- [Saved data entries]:
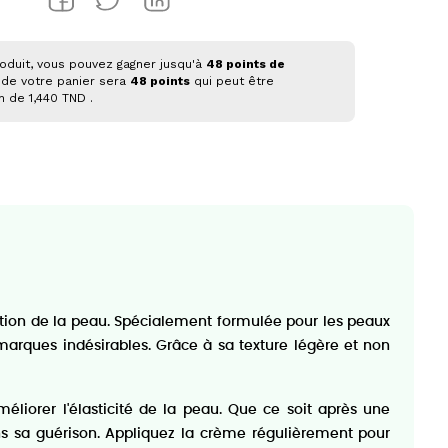
oduit, vous pouvez gagner jusqu'à
48
points de
 de votre panier sera
48
points
qui peut être
on de
1,440 TND
.
ration de la peau. Spécialement formulée pour les peaux
 marques indésirables. Grâce à sa texture légère et non
méliorer l'élasticité de la peau. Que ce soit après une
s sa guérison. Appliquez la crème régulièrement pour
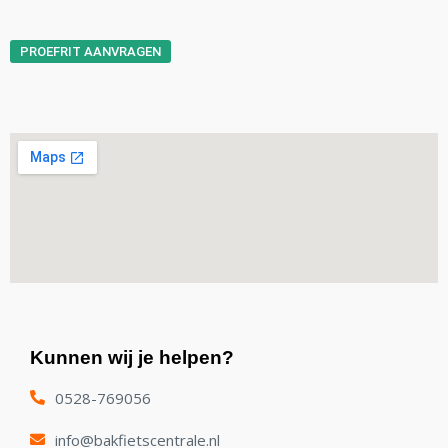
PROEFRIT AANVRAGEN
Kunnen wij je helpen?
0528-769056
info@bakfietscentrale.nl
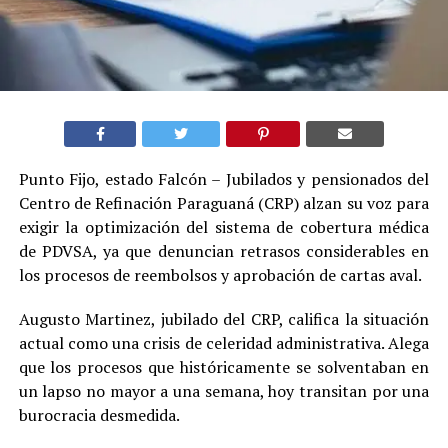
Punto Fijo, estado Falcón – Jubilados y pensionados del
Centro de Refinación Paraguaná (CRP) alzan su voz para
exigir la optimización del sistema de cobertura médica
de PDVSA, ya que denuncian retrasos considerables en
los procesos de reembolsos y aprobación de cartas aval.
Augusto Martinez, jubilado del CRP, califica la situación
actual como una crisis de celeridad administrativa. Alega
que los procesos que históricamente se solventaban en
un lapso no mayor a una semana, hoy transitan por una
burocracia desmedida.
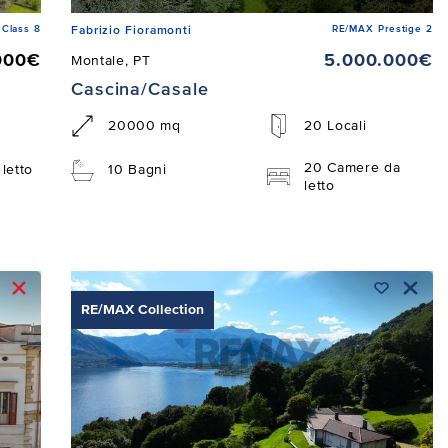
Class 8
RE/MAX Prestige 2
Fabrizio Fioramonti
000€
5.000.000€
Montale, PT
Cascina/Casale
20000 mq
20 Locali
20 Camere da
letto
10 Bagni
letto
RE/MAX Collection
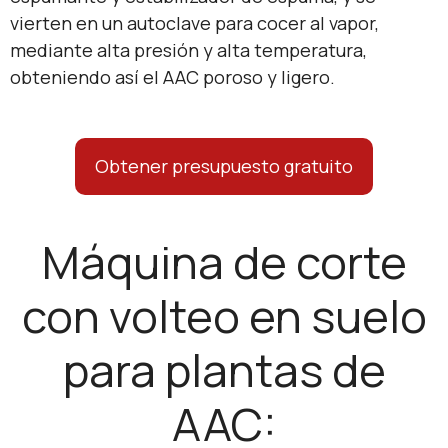
vierten en un autoclave para cocer al vapor,
mediante alta presión y alta temperatura,
obteniendo así el AAC poroso y ligero.
Obtener presupuesto gratuito
Máquina de corte
con volteo en suelo
para plantas de
AAC:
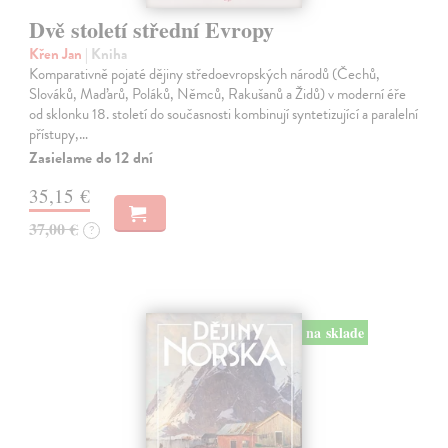
Dvě století střední Evropy
Křen Jan
| Kniha
Komparativně pojaté dějiny středoevropských národů (Čechů,
Slováků, Maďarů, Poláků, Němců, Rakušanů a Židů) v moderní éře
od sklonku 18. století do současnosti kombinují syntetizující a paralelní
přístupy,…
Zasielame do 12 dní
35,15 €
37,00 €
?
na sklade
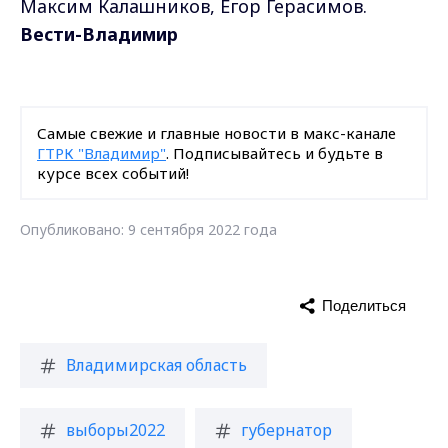
Максим Калашников, Егор Герасимов.
Вести-Владимир
Самые свежие и главные новости в макс-канале
ГТРК "Владимир"
. Подписывайтесь и будьте в
курсе всех событий!
Опубликовано: 9 сентября 2022 года
Поделиться
Владимирская область
выборы2022
губернатор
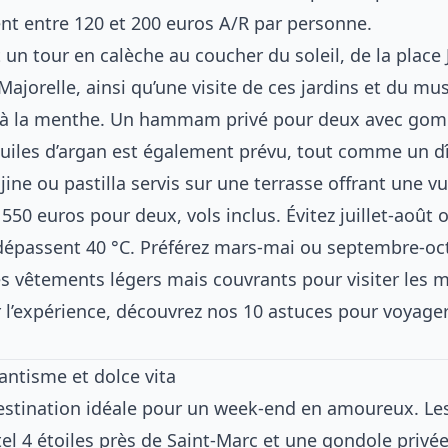
ent entre 120 et 200 euros A/R par personne.
ut un tour en calèche au coucher du soleil, de la place
Majorelle, ainsi qu’une visite de ces jardins et du mu
hé à la menthe. Un hammam privé pour deux avec go
iles d’argan est également prévu, tout comme un dî
ine ou pastilla servis sur une terrasse offrant une vue
50 euros pour deux, vols inclus. Évitez juillet-août o
épassent 40 °C. Préférez mars-mai ou septembre-oct
s vêtements légers mais couvrants pour visiter les 
 l’expérience, découvrez
nos 10 astuces pour voyage
antisme et dolce vita
destination idéale pour un week-end en amoureux. Le
el 4 étoiles près de Saint-Marc et une gondole privée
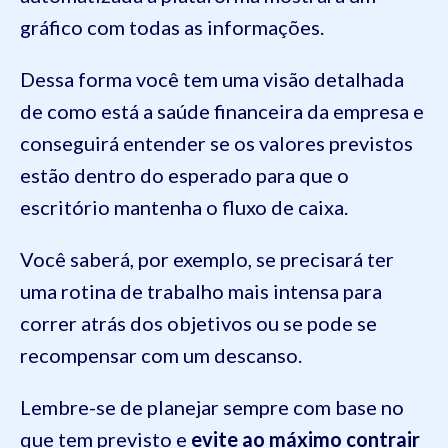
gráfico com todas as informações.
Dessa forma você tem uma visão detalhada
de como está a saúde financeira da empresa e
conseguirá entender se os valores previstos
estão dentro do esperado para que o
escritório mantenha o fluxo de caixa.
Você saberá, por exemplo, se precisará ter
uma rotina de trabalho mais intensa para
correr atrás dos objetivos ou se pode se
recompensar com um descanso.
Lembre-se de planejar sempre com base no
que tem previsto e
evite ao máximo contrair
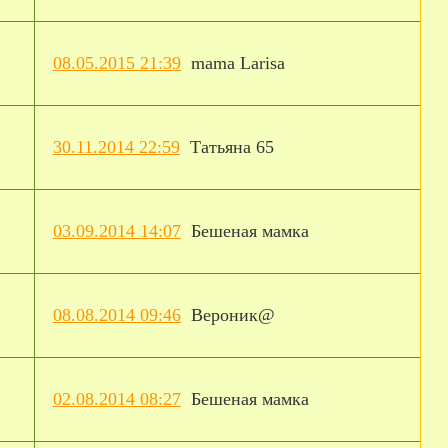
08.05.2015 21:39
mama Larisa
30.11.2014 22:59
Татьяна 65
03.09.2014 14:07
Бешеная мамка
08.08.2014 09:46
Вероник@
02.08.2014 08:27
Бешеная мамка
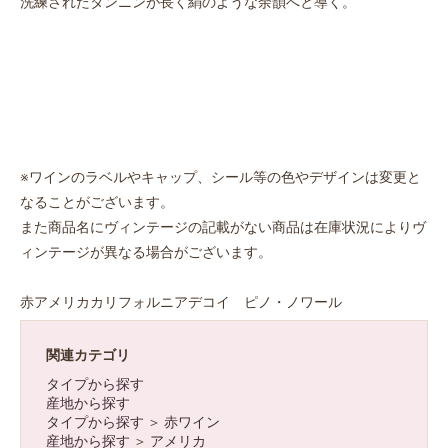
洗練されたタンニンが長く絹のような余韻へと導く。
※ワインのラベルやキャップ、シール等の色やデザインは変更と
なることがございます。
お買い物を続ける
カートへ進む
また商品名にヴィンテージの記載がない商品は在庫状況によりヴ
ィンテージが異なる場合がございます。
赤アメリカカリフォルニアデコイ ピノ・ノワール
関連カテゴリ
タイプから探す
産地から探す
タイプから探す
＞
赤ワイン
産地から探す
＞
アメリカ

- [PROBLEM STATEMENT]:
Reproduce the data above exactly, but only from the line containing "ent entre 120 et 200 euros A/R par personne." through the line containing "Você saberá, por exemplo, se precisará ter". Omit all pictures.

- [RESPONSE FOR THIS EXERCISE]:
ent entre 120 et 200 euros A/R par personne.
ut un tour en calèche au coucher du soleil, de la place
Majorelle, ainsi qu’une visite de ces jardins et du mu
hé à la menthe. Un hammam privé pour deux avec go
iles d’argan est également prévu, tout comme un dî
ine ou pastilla servis sur une terrasse offrant une vue
50 euros pour deux, vols inclus. Évitez juillet-août o
épassent 40 °C. Préférez mars-mai ou septembre-oct
s vêtements légers mais couvrants pour visiter les 
 l’expérience, découvrez
nos 10 astuces pour voyage
antisme et dolce vita
destination idéale pour un week-end en amoureux. Le
el 4 étoiles près de Saint-Marc et une gondole privée
gráfico com todas as informações.
Dessa forma você tem uma visão detalhada
de como está a saúde financeira da empresa e
conseguirá entender se os valores previstos
estão dentro do esperado para que o
escritório mantenha o fluxo de caixa.
Você saberá, por exemplo, se precisará ter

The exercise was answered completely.